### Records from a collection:
◆ ◆ ◆ ◆ ◆
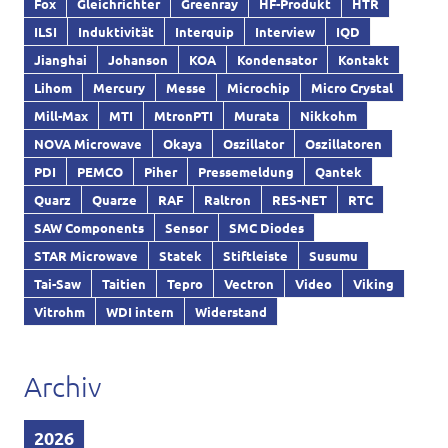
Fox
Gleichrichter
Greenray
HF-Produkt
HTR
ILSI
Induktivität
Interquip
Interview
IQD
Jianghai
Johanson
KOA
Kondensator
Kontakt
Lihom
Mercury
Messe
Microchip
Micro Crystal
Mill-Max
MTI
MtronPTI
Murata
Nikkohm
NOVA Microwave
Okaya
Oszillator
Oszillatoren
PDI
PEMCO
Piher
Pressemeldung
Qantek
Quarz
Quarze
RAF
Raltron
RES-NET
RTC
SAW Components
Sensor
SMC Diodes
STAR Microwave
Statek
Stiftleiste
Susumu
Tai-Saw
Taitien
Tepro
Vectron
Video
Viking
Vitrohm
WDI intern
Widerstand
Archiv
2026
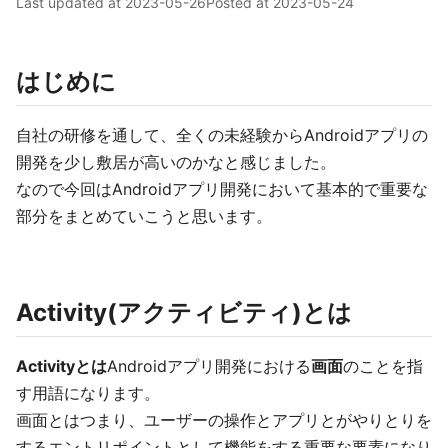
Last updated at
2023-05-26
Posted at
2023-05-24
はじめに
自社の研修を通して、全くの未経験からAndroidアプリの
開発を少し敷居が高いのかなと感じました。
なので今回はAndroidアプリ開発において基本的で重要な
部分をまとめていこうと思います。
Activity(アクティビティ)とは
Activityとは
Androidアプリ開発における
画面
のことを指
す用語になります。
画面とはつまり、ユーザーの操作とアプリとがやりとりを
するエントリポイントとして機能をする重要な要素になり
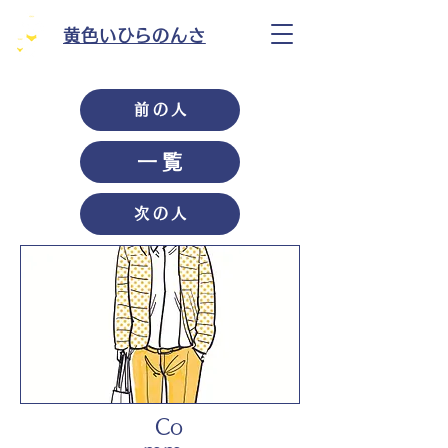
黄色いひらのんさ
前の人
一覧
次の人
Co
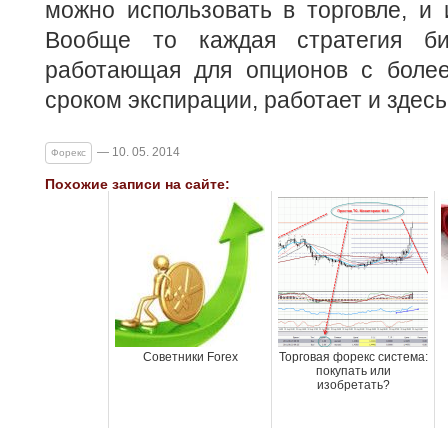
можно использовать в торговле, и 
Вообще то каждая стратегия би
работающая для опционов с боле
сроком экспирации, работает и здесь
— 10. 05. 2014
Форекс
Похожие записи на сайте:
Советники Forex
Торговая форекс система:
покупать или
изобретать?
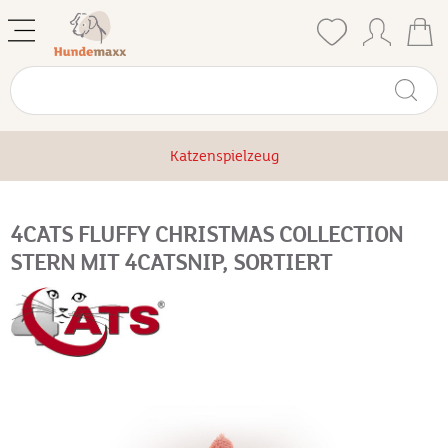
Katzenspielzeug
4CATS FLUFFY CHRISTMAS COLLECTION
STERN MIT 4CATSNIP, SORTIERT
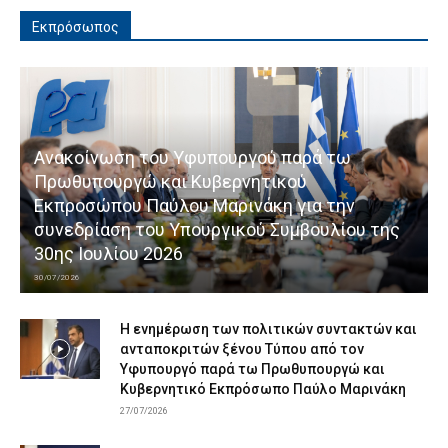
Εκπρόσωπος
Ανακοίνωση του Υφυπουργού παρά τω
Πρωθυπουργώ και Κυβερνητικού
Εκπροσώπου Παύλου Μαρινάκη για την
συνεδρίαση του Υπουργικού Συμβουλίου της
30ης Ιουλίου 2026
30/07/2026
Η ενημέρωση των πολιτικών συντακτών και
ανταποκριτών ξένου Τύπου από τον
Υφυπουργό παρά τω Πρωθυπουργώ και
Κυβερνητικό Εκπρόσωπο Παύλο Μαρινάκη
27/07/2026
◆ ◆ ◆ ◆ ◆
### What this task involves:
All of the data above needs to be retyped exactly, with the pictures removed.

### Task output:
Fox
Gleichrichter
Greenray
HF-Produkt
HTR
ILSI
Induktivität
Interquip
Interview
IQD
Jianghai
Johanson
KOA
Kondensator
Kontakt
Lihom
Mercury
Messe
Microchip
Micro Crystal
Mill-Max
MTI
MtronPTI
Murata
Nikkohm
NOVA Microwave
Okaya
Oszillator
Oszillatoren
PDI
PEMCO
Piher
Pressemeldung
Qantek
Quarz
Quarze
RAF
Raltron
RES-NET
RTC
SAW Components
Sensor
SMC Diodes
STAR Microwave
Statek
Stiftleiste
Susumu
Tai-Saw
Taitien
Tepro
Vectron
Video
Viking
Vitrohm
WDI intern
Widerstand
Archiv
2026
Last updated at
2023-05-26
Posted at
2023-05-24
はじめに
自社の研修を通して、全くの未経験からAndroidアプリの
開発を少し敷居が高いのかなと感じました。
なので今回はAndroidアプリ開発において基本的で重要な
部分をまとめていこうと思います。
Activity(アクティビティ)とは
Activityとは
Androidアプリ開発における
画面
のことを指
す用語になります。
画面とはつまり、ユーザーの操作とアプリとがやりとりを
するエントリポイントとして機能をする重要な要素になり
黄色いひらのんさ
前の人
一覧
次の人
Co
можно использовать в торговле, и 
Вообще то каждая стратегия би
работающая для опционов с боле
сроком экспирации, работает и здесь
— 10. 05. 2014
Форекс
Похожие записи на сайте:
Советники Forex
Торговая форекс система:
покупать или
изобретать?
Katzenspielzeug
4CATS FLUFFY CHRISTMAS COLLECTION
STERN MIT 4CATSNIP, SORTIERT
Εκπρόσωπος
Ανακοίνωση του Υφυπουργού παρά τω
Πρωθυπουργώ και Κυβερνητικού
Εκπροσώπου Παύλου Μαρινάκη για την
συνεδρίαση του Υπουργικού Συμβουλίου της
30ης Ιουλίου 2026
30/07/2026
Η ενημέρωση των πολιτικών συντακτών και
ανταποκριτών ξένου Τύπου από τον
Υφυπουργό παρά τω Πρωθυπουργώ και
Κυβερνητικό Εκπρόσωπο Παύλο Μαρινάκη
27/07/2026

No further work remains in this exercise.